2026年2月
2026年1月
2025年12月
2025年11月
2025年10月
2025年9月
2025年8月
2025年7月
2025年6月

━━━━━━━━━━━━━━━━━━━━

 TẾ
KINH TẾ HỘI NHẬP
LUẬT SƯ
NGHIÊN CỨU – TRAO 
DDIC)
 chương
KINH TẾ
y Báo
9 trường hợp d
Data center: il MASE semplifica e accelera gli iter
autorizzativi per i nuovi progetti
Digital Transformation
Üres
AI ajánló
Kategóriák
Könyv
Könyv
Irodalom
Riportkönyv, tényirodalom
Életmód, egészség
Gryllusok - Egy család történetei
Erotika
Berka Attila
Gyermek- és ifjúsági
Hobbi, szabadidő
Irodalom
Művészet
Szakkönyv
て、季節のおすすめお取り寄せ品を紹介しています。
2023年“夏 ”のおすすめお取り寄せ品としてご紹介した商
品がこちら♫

━━━━━━━━━━━━━━━━━━━━

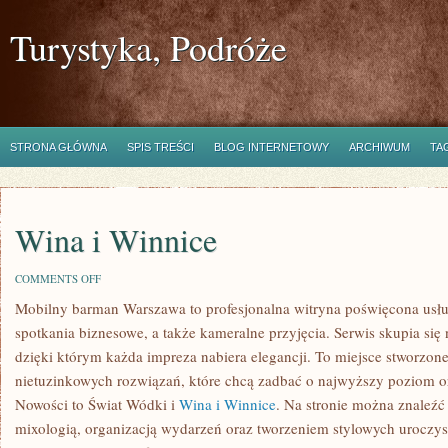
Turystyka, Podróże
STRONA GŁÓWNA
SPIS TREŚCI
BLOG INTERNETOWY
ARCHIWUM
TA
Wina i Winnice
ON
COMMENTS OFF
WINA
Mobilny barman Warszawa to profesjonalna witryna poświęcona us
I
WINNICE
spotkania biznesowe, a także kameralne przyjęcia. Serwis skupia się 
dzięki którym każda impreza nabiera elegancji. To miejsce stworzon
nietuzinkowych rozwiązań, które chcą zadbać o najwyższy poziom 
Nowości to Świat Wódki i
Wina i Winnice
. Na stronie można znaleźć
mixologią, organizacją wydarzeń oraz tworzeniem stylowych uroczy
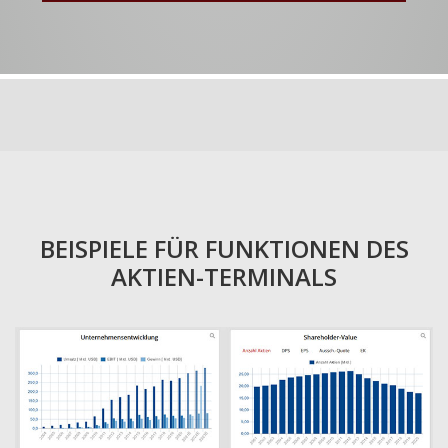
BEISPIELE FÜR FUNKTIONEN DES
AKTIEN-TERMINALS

━━━━━━━━━━━━━━━━━━━━

Your answer must be the exact lines from the records above, from the one containing "Nowości to Świat Wódki i" through the one containing "AKTIEN-TERMINALS", both included, with every picture left out.

• _Your solution_:
Nowości to Świat Wódki i
Wina i Winnice
. Na stronie można znaleźć
mixologią, organizacją wydarzeń oraz tworzeniem stylowych uroczy
BEISPIELE FÜR FUNKTIONEN DES
AKTIEN-TERMINALS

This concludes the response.